Hello everyone, my name is Shariboo a.k.a. Shari. I was asked to join this group because I lost my only son almost 2 yrs. ago on Nov.30th. At Thanksgiving that evening we were called to go pick up my husband's mother because she was at someones house for dinner and she drank a few glasses of wine after dinner and fell twice and told my husband someone needed to come get her in S.C. and put her in assisted living. We live in Delaware, a 10-11 hrs away. His brother lives in N.C. only 5 hrs away and refused to go. So my husband and I left right after dinner drove 10 hours down there and got there at 7 a.m. at whosever house it was, stopped at his moms, took a nap while she did her pscking for about 2 weeks. He got up and drove 10 hrs. back to Delaware got home at midnite and had to be in work by 7am. Anyway I'm sorry but I wantd to tell the story as clearly as I can so it will be understood. When she got here the first thing she asked Bob to do was take her to the liquor store and buy her 2 botles of wine. The Thursday after that my son was killed and she was drinking her wine and clapping, making smart remarks about watching tv soap opera's all day all the while clapping like it was a celebration that my son was dead. When Bob asked his mother if she would go to the funeral out of resprct for me. She said no, I did't know him that well. She would rather stay at home and drink her wine. That hurt me deeply to the point I told her no more drinking. My nerves where shot at this point, I lost my bestfriend and son a week,and gained my worst nightmare and continues to be almost 2 years later.

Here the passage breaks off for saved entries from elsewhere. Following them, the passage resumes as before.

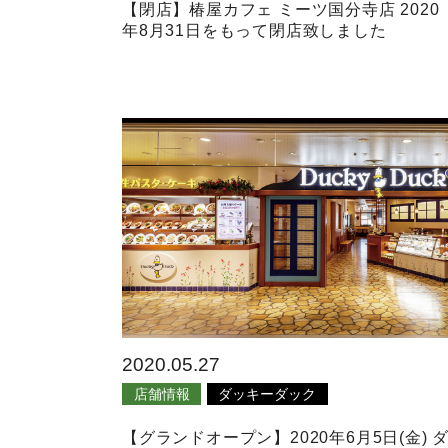
【閉店】椿屋カフェ ミーツ国分寺店 2020
年8月31日をもって閉店致しました
2020.05.27
店舗情報
ダッキーダック
【グランドオープン】2020年6月5日(金)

I know it's not all my fault. If she comes out in the living
room, she does nothing but grits her teeth which drives me crazy. I ask her to please stop gritting her teeth, she'll be okay for about 5 minutes and then I tell her to go in her room and watch her tv. I know she is 84 but all my husband asks her to do is sign up every Friday for the Senior Center bus. She never does it, my husband calls every Friday to sign her up. Then he asks her to fold the laundry when it comes out of the dryer. She does that but puts all of the clothes on our bed, which would be fine if she didn't include her clothes. My husband gets aggrivated too but neither of us want to put her in asisted living. She can still take care of herself hygine wise(My husband has to reminder every week to get a shower and wash her hair.)But other than these few irritating things she seems ok physically. However she has no idea what day date or year it is. I've had her to the doctor who gave her a test and said she was fine. He doesn't live with her everyday. I can not do alot because I am disabled, but I do more than she does and by doing that I am taking a chance at injuring
myself even more. I am at my wits end. I can't deal with her, anymore. I am still trying to come to grips that my son is dead. I just don't know what to do now. If anyone has any suggestions please let me know. I am seriously thinking about leaving one day when my husband is at work & she is at the Senior Center. This has nothing to do with my husband, I love him dearly.